We get on each other’s nerves, we argue and we debate; we have inside jokes and not-so-inside jokes; we make each other laugh and smile, but thankfully — this semester, at least — not cry.
Not every underclassmen is returning next year, and that is for a variety of reasons. Not everyone ends up enjoying interviewing, writing and revising on a continual loop. Not everyone has room in their schedule. Not everyone wants to listen to my jokes again. Sadly, I get it.
I am particularly verklempt, though, as I think about those who I’m losing not to other classes or to scheduling concerns.
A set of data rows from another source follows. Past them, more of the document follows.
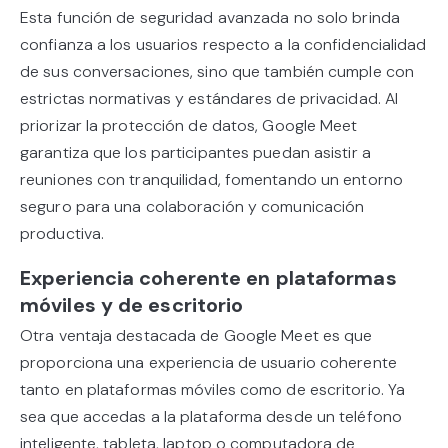
Esta función de seguridad avanzada no solo brinda
confianza a los usuarios respecto a la confidencialidad
de sus conversaciones, sino que también cumple con
estrictas normativas y estándares de privacidad. Al
priorizar la protección de datos, Google Meet
garantiza que los participantes puedan asistir a
reuniones con tranquilidad, fomentando un entorno
seguro para una colaboración y comunicación
productiva.
Experiencia coherente en plataformas
móviles y de escritorio
Otra ventaja destacada de Google Meet es que
proporciona una experiencia de usuario coherente
tanto en plataformas móviles como de escritorio. Ya
sea que accedas a la plataforma desde un teléfono
inteligente, tableta, laptop o computadora de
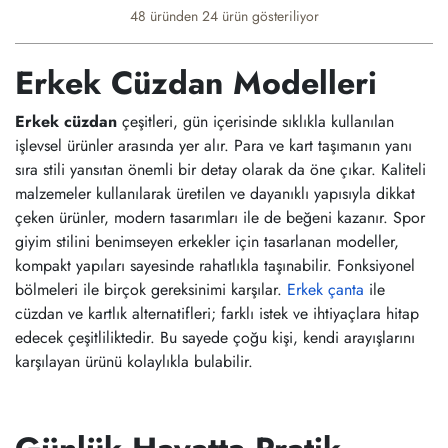
48 üründen
24
ürün gösteriliyor
Erkek Cüzdan Modelleri
Erkek cüzdan
çeşitleri, gün içerisinde sıklıkla kullanılan
işlevsel ürünler arasında yer alır. Para ve kart taşımanın yanı
sıra stili yansıtan önemli bir detay olarak da öne çıkar. Kaliteli
malzemeler kullanılarak üretilen ve dayanıklı yapısıyla dikkat
çeken ürünler, modern tasarımları ile de beğeni kazanır. Spor
giyim stilini benimseyen erkekler için tasarlanan modeller,
kompakt yapıları sayesinde rahatlıkla taşınabilir. Fonksiyonel
bölmeleri ile birçok gereksinimi karşılar.
Erkek çanta
ile
cüzdan ve kartlık alternatifleri; farklı istek ve ihtiyaçlara hitap
edecek çeşitliliktedir. Bu sayede çoğu kişi, kendi arayışlarını
karşılayan ürünü kolaylıkla bulabilir.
This year, I’m emotional because this group of seniors that I’m losing is truly remarkable.
I’m already thinking about what will be different next year.
Next year, I won’t be able to argue about feminism with Ellis or complain about his breakfast food.
Next year, I won’t be able to talk about the newest Reddit posts with Mark or get upset when he hasn’t turned his work in on time or at all.
Next year, I won’t be able to roll my eyes when Reagan says something silly or marvel when she shows me something on Photoshop I didn’t know was possible.
Next year, I won’t be able to hear Cheyenne exasperatedly scream, “Timmons!” when I admit I know nothing important about students’ personal lives or feel excited when she turns in an opinion piece about something that truly matters such as minority representation in children’s books.
This group of seniors has provided me with more laughs and caused me more positive frustration than any group of students I’ve known. (What is “positive frustration,” you ask? Refer to earlier and my arguments about feminism with Ellis.)
I will miss them terribly, but I am incredibly proud of what they have accomplished. They were leaders in times of transition from this newspaper. In a four-month span, they changed editorship and publication type, and they did so fluidly.
How lucky am I?
Cheyenne, Reagan, Mark and Ellis: You are each talented, intelligent and thoughtful individuals, and I feel that way even when you would rather put on a pair of headphones than actually do any of the work I want you to do.
Thankfully, it feels like you four have felt comfortable, safe and secure in my classroom and with me this year (for most of you, even longer than that).
As you are enter a period of your life that, if you can believe it, may feel even more uncertain and more chaotic than the four years you just experienced, I hope and wish and pray that you find that same comfort, safety and security as well as more success and happiness than you can imagine.
Thank you for letting me be your adviser and your teacher. I’ll leave you, then, with the best advice given by any fictional high school teacher ever, the only advice I think anyone should ever need:
Believe in yourselves. Dream. Try. Do good.